I never said so in print, since in those days I was a reporter and supposed not to report my own opinions, but it was obvious from the start that the Hawaii Health Systems Corp. was going to be a disaster morally, operationally and financially.
(Besides, I was not the reporter who dealt with the hospital; most of the reporting – some of it very critical – was done by Claudine San Nicolas and Val Monson. I did interview Wes Lo, the administrator, and several physicians to satisfy myself that the problems I was identifying were the real ones. But those didn’t result in any reports by me.
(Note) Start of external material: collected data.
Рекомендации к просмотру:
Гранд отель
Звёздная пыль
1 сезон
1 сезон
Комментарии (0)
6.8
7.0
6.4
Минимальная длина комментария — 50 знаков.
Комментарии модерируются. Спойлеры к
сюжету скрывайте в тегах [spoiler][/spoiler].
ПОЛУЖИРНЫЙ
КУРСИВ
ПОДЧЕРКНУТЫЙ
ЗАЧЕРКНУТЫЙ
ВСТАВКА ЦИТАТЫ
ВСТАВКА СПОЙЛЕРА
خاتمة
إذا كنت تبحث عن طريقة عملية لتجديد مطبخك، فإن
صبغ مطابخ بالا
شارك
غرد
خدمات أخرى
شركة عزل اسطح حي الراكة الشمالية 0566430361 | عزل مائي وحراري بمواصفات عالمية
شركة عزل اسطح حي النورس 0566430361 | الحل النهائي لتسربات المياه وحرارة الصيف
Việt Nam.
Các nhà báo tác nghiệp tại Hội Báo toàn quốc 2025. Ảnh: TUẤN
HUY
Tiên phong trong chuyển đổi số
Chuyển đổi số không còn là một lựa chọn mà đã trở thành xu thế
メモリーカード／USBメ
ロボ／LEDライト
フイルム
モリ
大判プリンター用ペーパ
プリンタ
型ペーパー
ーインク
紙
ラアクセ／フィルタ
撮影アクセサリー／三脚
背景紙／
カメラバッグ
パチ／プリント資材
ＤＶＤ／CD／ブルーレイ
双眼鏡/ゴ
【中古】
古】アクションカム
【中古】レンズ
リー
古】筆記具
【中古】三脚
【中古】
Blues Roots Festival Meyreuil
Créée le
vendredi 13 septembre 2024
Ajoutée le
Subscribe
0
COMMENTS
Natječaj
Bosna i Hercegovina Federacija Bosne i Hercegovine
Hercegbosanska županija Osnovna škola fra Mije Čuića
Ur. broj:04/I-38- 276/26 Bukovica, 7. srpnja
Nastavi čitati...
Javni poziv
(I limited my reporting to a column pointing out the obvious, that the West Side did not need its own hospital as long as the little red-and-white rolling hospitals were available to bring sick and injured people to Maui Memorial. The West Side is now getting a hospital of limited capacity, which will not succeed; and its emergency room will close soon enough for lack of physicians and nurses – and of patients. But that is another story.)
The history of HHSC on its website is thoroughly dishonest. Here is what the situation really was:
By the early ’90s, Oahu (like many metropoles) had too many hospital beds, and the Neighbor Islands too few. Of the 10 or so Neighbor Island hospitals, only Maui Memorial was covering expenses. It was throwing off large amounts of cash, which should have been reinvested in expansion; at the time it had 100 beds, many fewer than necessary.
Hawaii is an ohana; we wish all residents to have access to a minimum level of hospital care. Places like Lanai can never cover the costs; these should have been covered out of state general funds.
The Oahu-centric legislators did not (and still do not) give a damn about the Neighbor Islands, and they resented losing general funds they wanted for their own pet projects to support small hospitals in places like Waimea and Kula San. So they raided Maui Memorial by rolling it into a largely phony “corporation” to own, oversee and manage all the hospitals.
That was 20 years ago. Every year Maui memorial was plundered of around $25 million to subsidize losses at small hospitals. The total stolen approaches half a billion dollars.
Meantime, to expand Maui Memorial had to seek state subventions, which were grudgingly and inadequately given. So some services languished; obstetrics and mental health were probably hit the worst. Legislators find it easy to ignore babies and crazy people.
(Here we must follow a digression. As MMMC deteriorated, Dr. Ron Kwon and others decided the solution was to kill off the public hospital. This fight distracted political actors from the real issue. Kwon and his allies had no more interest in babies or crazy people than the legislators; their private hospital was not even going to pretend to offer metal health services.
(The private hospital, like the West Side hospital, was designed to provide more services to the already well-served and to starve services for people getting the least. Among the casualties of that fight was a fine public servant, Dr. David Sakamoto, churlishly sacrificed by Governor Linda Lingle.)
The moral point was obvious: the requirement to subsidize health delivery for Hawaii’s rural residents was an obligation of all, not just of the customers of Maui Memorial Medical Center. (I do not believe that the old-timers would have stood for it, not Senator Mamoru Yamasaki and certainly not Governor John Burns. They understood ohana and collective responsibility and were opposed to using the fisc to provide luxuries to the rich.)
Maui Memorial stopped throwing off cash several years ago. This was the direct effect of the Legislature’s stupid decision in 1996.
Operationally, the effects are now becoming acute. The takeover by Kaiser is going to be at best a kludge, if it happens; and meantime the hospital cannot retain or recruit staff. There is a real possibility that the hospital could close. Parts of it already have, like the Molokini Unit for young mental patients.
Kaiser is losing $500,000 a week and will not wait forever for the governor, the Legislature and the unions to do what is pono. (And where is the lieutenant governor; many thought he had designs on the governorship. He is rapidly disqualifying himself from consideration as a serious person.)
And where is the business community? Do they think TripAdvisor and the other websites will ignore the collapse of health care delivery systems on the Valley Isle?